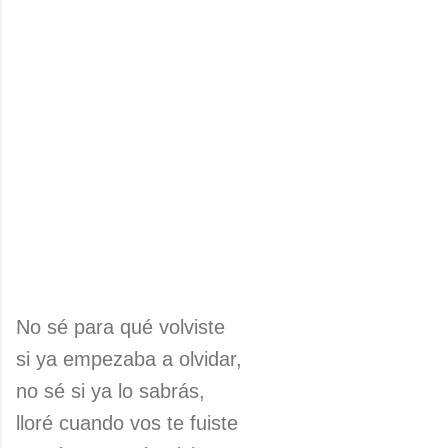
No sé para qué volviste
si ya empezaba a olvidar,
no sé si ya lo sabrás,
lloré cuando vos te fuiste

☆ ☆ ☆ ☆ ☆

_TASK GOAL_
Make an exact copy of the data above, pictures excluded.

_SOLUTION FOR THIS EXERCISE_
No sé para qué volviste
si ya empezaba a olvidar,
no sé si ya lo sabrás,
lloré cuando vos te fuiste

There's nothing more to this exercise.